À la petite école, les maîtresses me disaient intelligent, mais
paresseux; au petit séminaire, les curés me disaient talentueux, mais
rebelle. À l’université, on a cessé de me donner des qualités,
on m’a plutôt donné des idées, les femmes surtout, enseignantes
de métier et de passion: Martine Léonard ou Jeanne Demers qui m’encourageaient
à traduire certains poètes roumains que j’aimais, et puis Monique Bosco,
l’incomparable Bosco, qui m’a montré le devoir d’exigence au coeur de l’écriture.
C’est aussi à cette époque que j’ai connu Anne Hébert qui, toujours
avec gentillesse, répondait à mes questions stupides de jeune révolté.
Je me souviens de lui avoir demandé, alors que nous marchions rue Sherbrooke
vers son hôtel, si on pouvait réellement faire une œuvre d’écrivain
quand on ne pouvait pas payer sa facture de téléphone. "Peut-être
y arriverez-vous si vous vous décidez un jour à écrire. En tout
cas, moi, je n’écris pas trois mots si j’ai de gros soucis d’argent."
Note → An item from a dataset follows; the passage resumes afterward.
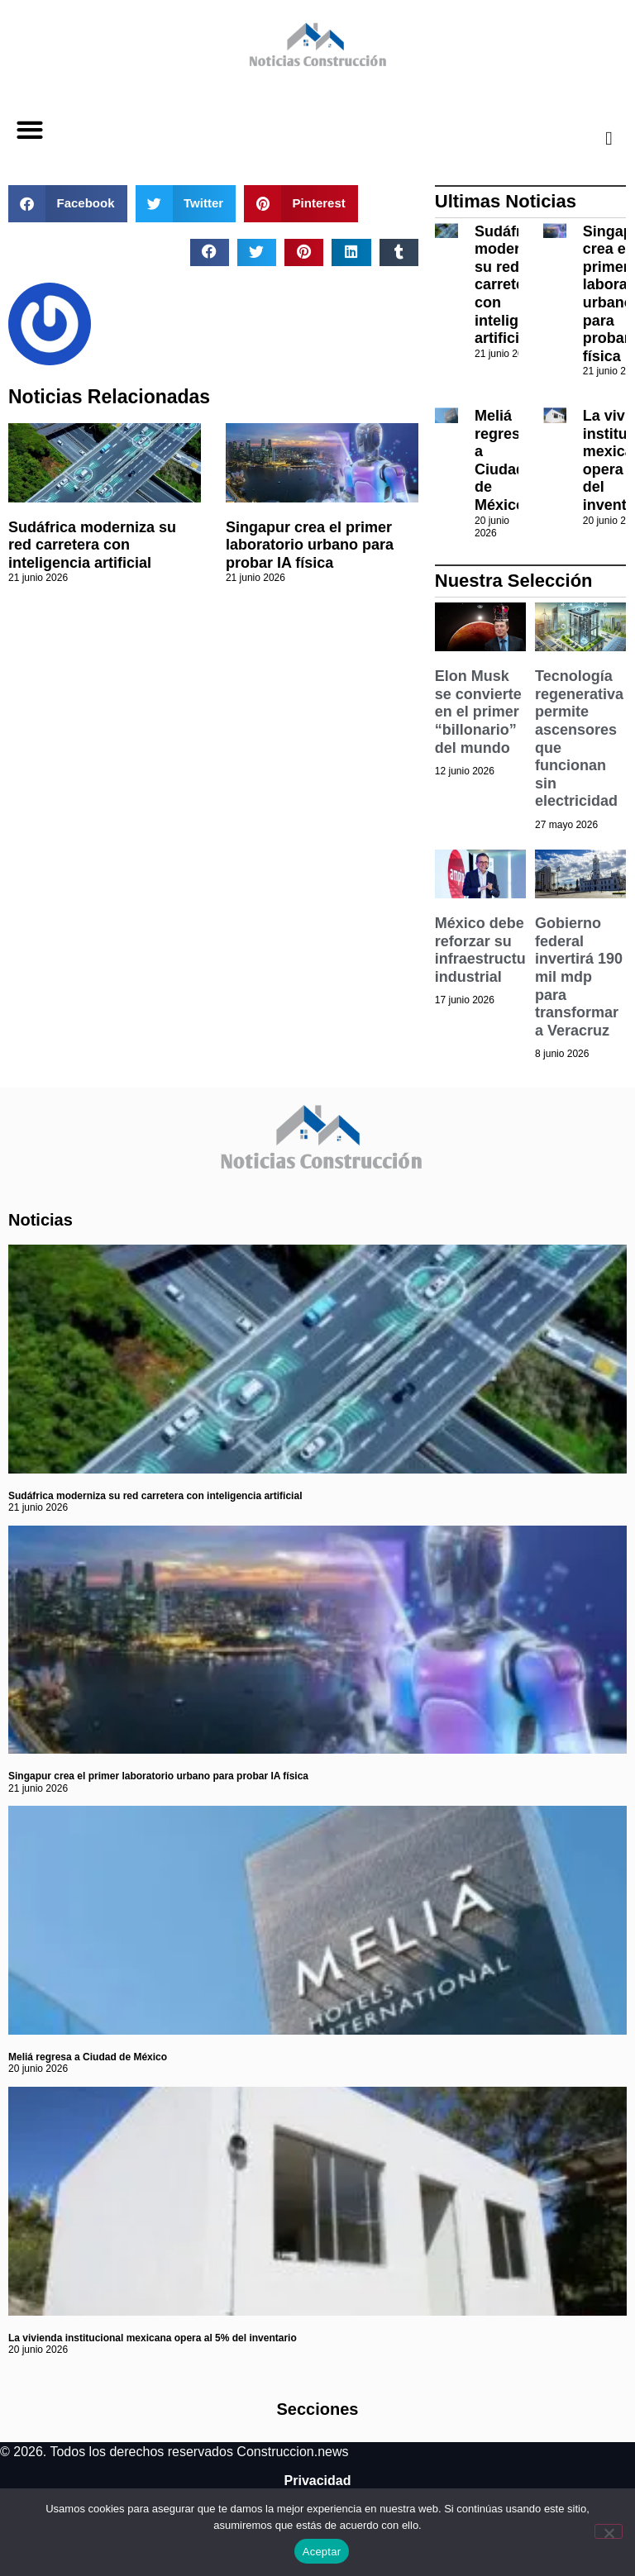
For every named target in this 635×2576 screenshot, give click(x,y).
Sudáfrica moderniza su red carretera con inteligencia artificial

L’avais-je involontairement traumatisée? Une semaine plus tard, elle m’avait
déniché mon premier emploi à l’Office National du Film, rédacteur-traducteur
de documentaire. C’est ainsi que commença abruptement ma vie de pigiste et
lentement, paresseusement, ma vie d’auteur.
Durant les vingt ans qui ont suivi, j’ai été un touche-à-tout,
un épicurien; quelques contrats et je partais en voyage, d’autres contrats
et je louais une maison à la campagne, pas de contrats et je vivais dans la
dèche en commune, mais toujours au détour le monde de l’écriture
me regardait comme l’oeil regardait Caïn. Je travaillais avec Jean Basile ou
Claude Jasmin; j’interviewais des dizaines d’écrivains à la radio et
puis le sort a voulu que je sois en quelque sorte forcé d’écrire pour
dépanner un ami scénariste à la télévision. Après
quelques années de ce régime d’alignement de répliques d’automate,
j’en ai eu marre et j’ai commencé la rédaction d’un premier roman.
Aujourd’hui, je ne fais pratiquement rien d’autre, je suis pauvre, mais je peux payer
mon téléphone et je suis content, d’autant plus que je l’ai dit à
Anne Hébert l’an dernier, à l’hôpital, et que cela l’a fait sourire..»
Albert Martin vit à Montréal depuis plus de vingt-cinq ans. Il a écrit
pour la scène deux comédies policières. Venu tard à l’écriture
littéraire, il a publié deux romans, Knock-out et L’homme et l’enfant
maure.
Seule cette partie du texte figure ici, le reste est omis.